Nothing could be further from the truth. It can be hard, hard work, and you’re just as likely to spend twelve hours on location in extremely challenging conditions, battling the light and the elements, as you are in a warm, perfectly-lit studio.
Sarita’s Top Ten Tips for Budding Makeup Artists
1. Network, network, network
Make as many contacts as you can. Use imdb.com to investigate shows and movies you love, see who was involved, read up on them. Curiosity and enthusiasm go a long way.
2. Be available
If you’re offered half a day on a low-budget horror movie bring shot in Bognor Regis—and you had planned to go bowling with your friends that day—cancel the bowling. Who knows where it could lead? Perhaps the bargain basement zombie flick is being helmed by a future Tarantino. Put work first.
3. Keep your CV updated
Document new projects as soon as possible so the facts are fresh in your mind. Take care when it comes to putting your portfolio together—you never get a second chance to make a first impression and you are hoping for a career in the visual arts, so make this count.
The people who will (hopefully) be employing you will notice and remember a well-presented portfolio—and they will quickly forget a poorly-produced one.
4. Get to know your materials and how they work
Brushes, pigment, Makeup, glues, silicone—they all have hugely different properties and qualities and you should do all you can to familiarise yourself with them. These are the tools of your trade.

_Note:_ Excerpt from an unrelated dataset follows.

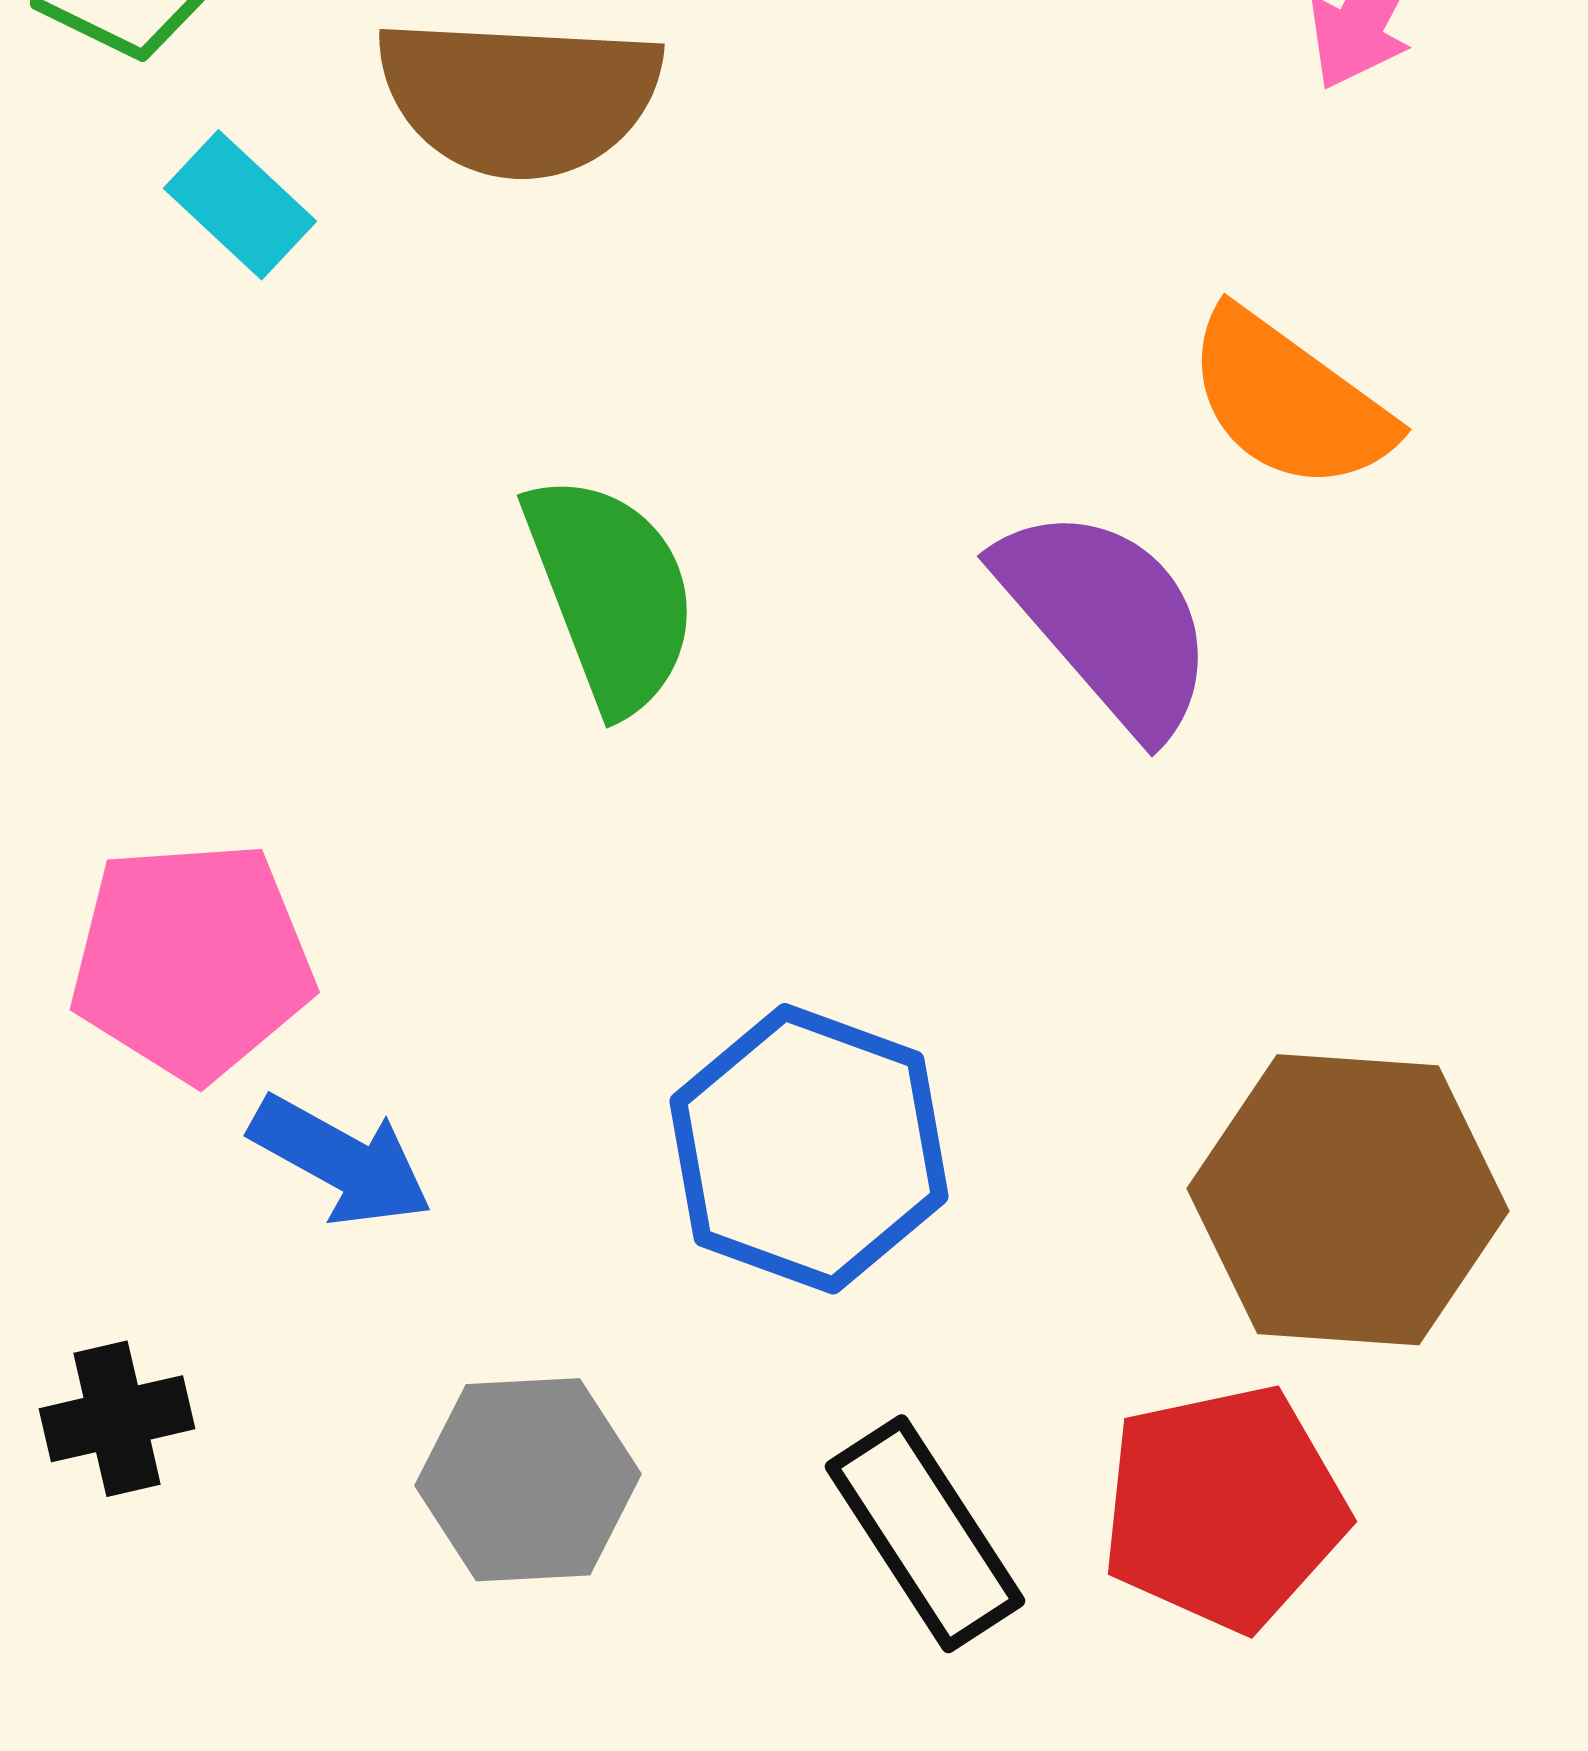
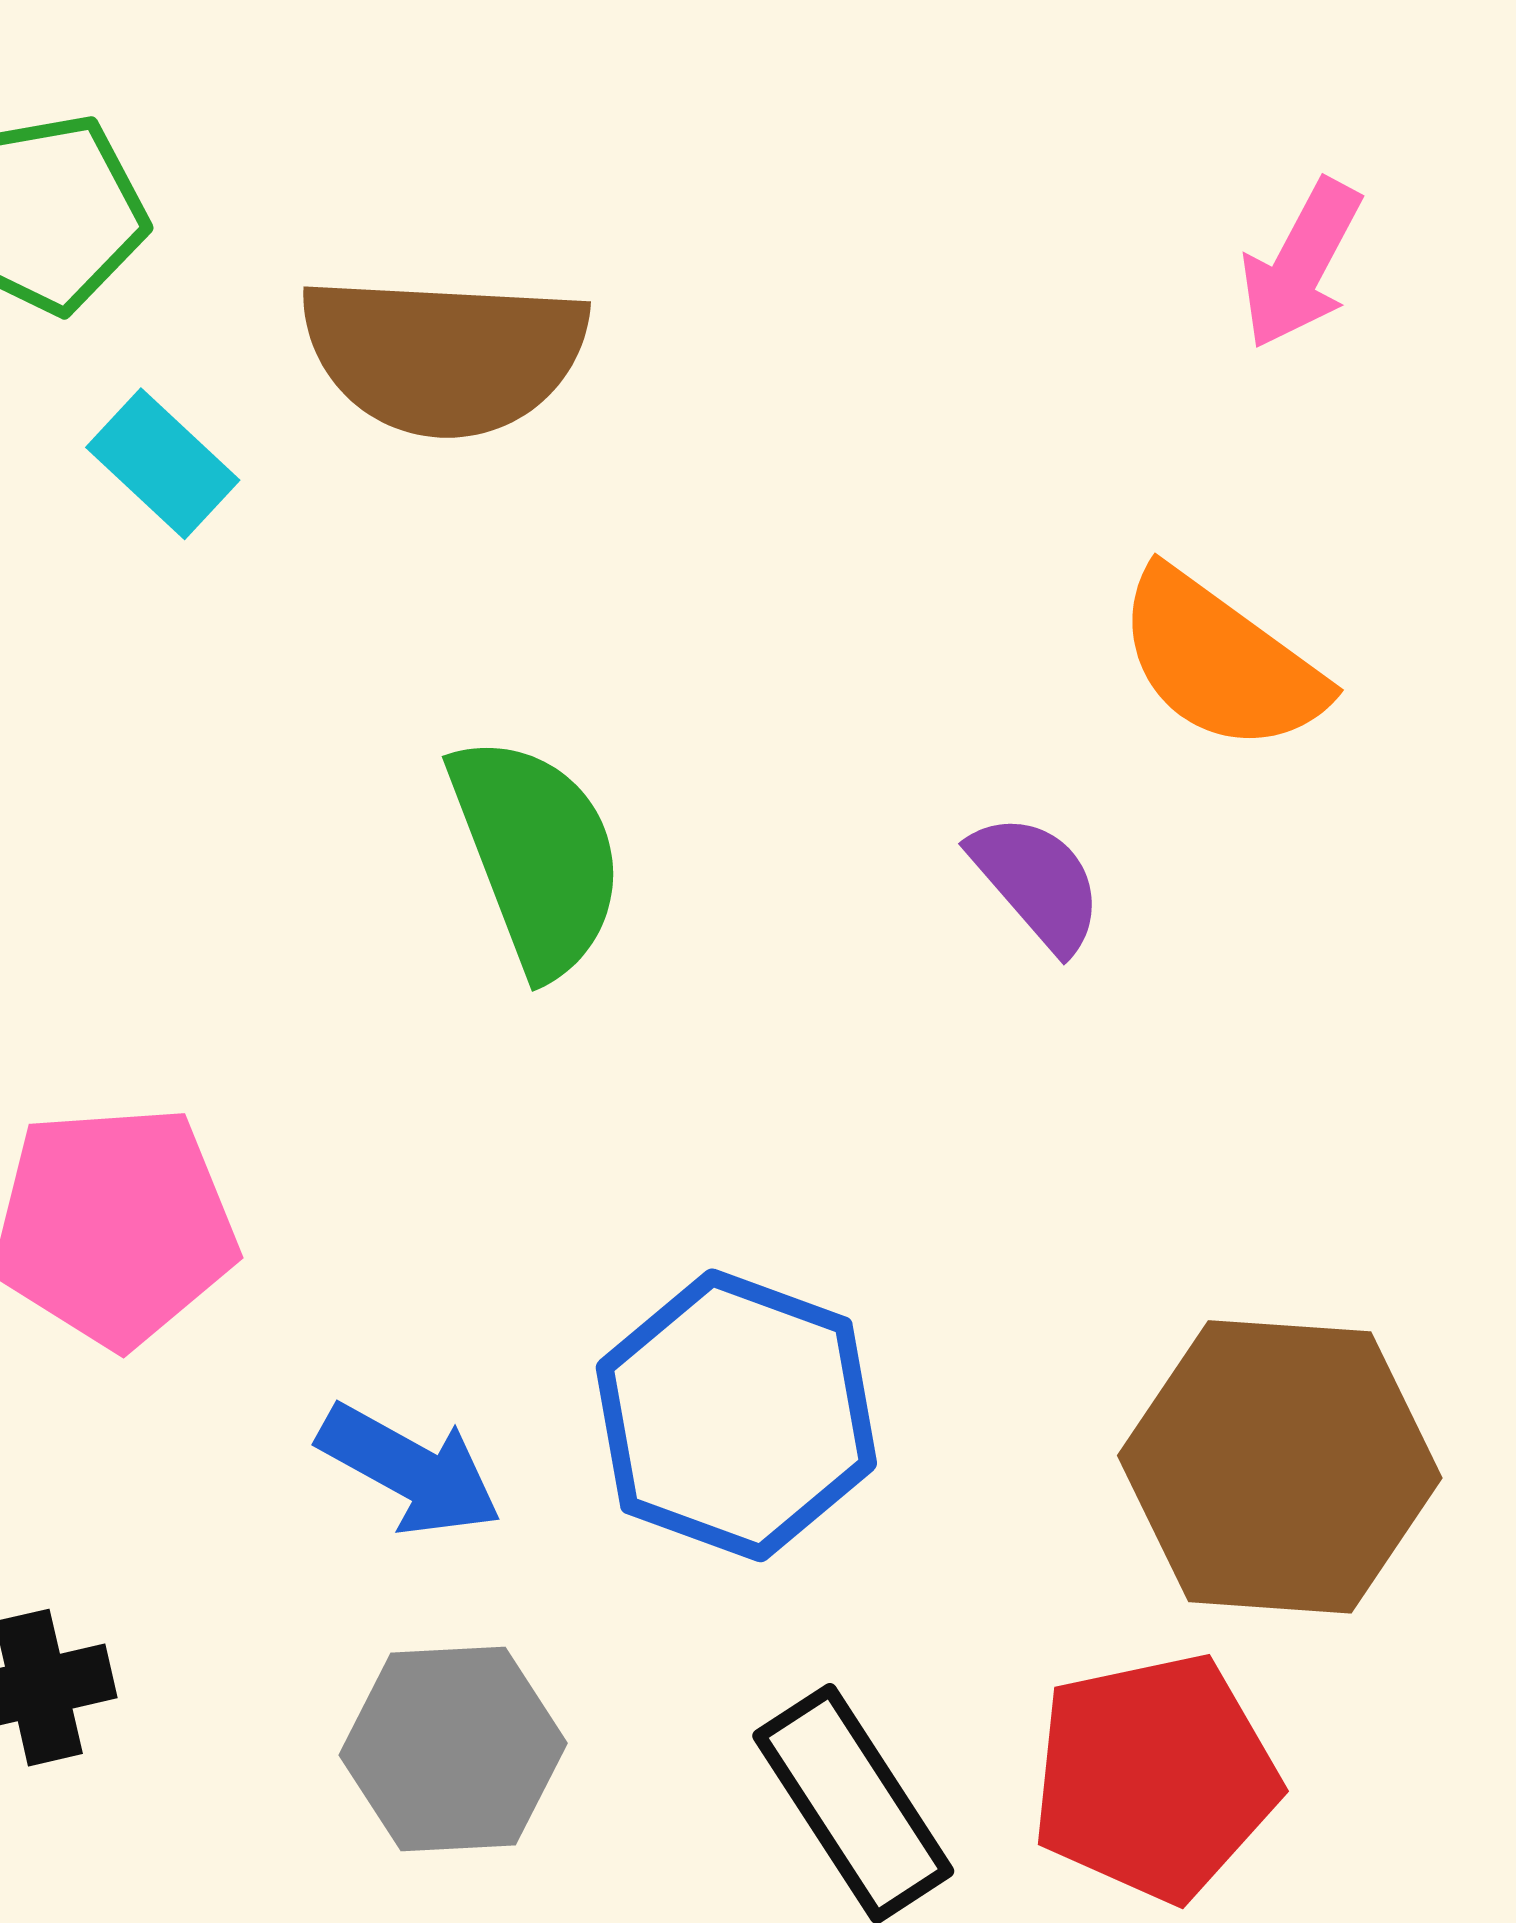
purple semicircle: (1107, 620) -> (1037, 882), size x0.6
blue arrow: (341, 1161) -> (410, 1470), moved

5. No such thing as a stupid question
Don’t be afraid or embarrassed to ask more experienced artists questions. It’s how you are going to learn. In your early days—and even throughout your career (I’m still learning!)—every job is an opportunity to expand your knowledge.
There are always new products coming on the market, so try to keen abreast of developments and innovations.
I find the kitchen can be a fantastic source of inspiration. Play around with ingredients, see how they react to heat and cold. Salt and icing sugar, for instance, played a part in the frostbite Makeup I designed for the award-winning movie Touching The Void.
This goes back to the final point in tip number one—remain curious, be imaginative.
7. Invest in good quality all-weather clothing
If you’re lucky enough to work on a series which is shot on location, you’ll need to have temperature-appropriate clothing.
Very early on in my career I turned up for a night-shoot on the backlot at Pinewood Studios in a skirt and a sweater and very nearly froze to death. The next night I was multi-layered and much more comfortable. So think: waterproof jacket and boots, warm hat, gloves.
8. Food is provided on most location shoots—but quality can be very varied
If you are particular about what you eat or have dietary requirements, don’t assume these will be catered for—bring your own. These days I usually prepare my own lunches the night before the shoot. Water, tea and coffee are usually provided.
Many Makeup calls can start very early, so it’s also a good idea to pack something to keep you going first thing—I take a muesli bar and some fruit.
9. Practice makes perfect—or at least better
Work on as many skin types as you can, to see how they ‘take’ to materials. Your mum, granny, boyfriend or girlfriend—the more skin types you can practice on, of every colour, age and texture, the better. Practice gives you confidence.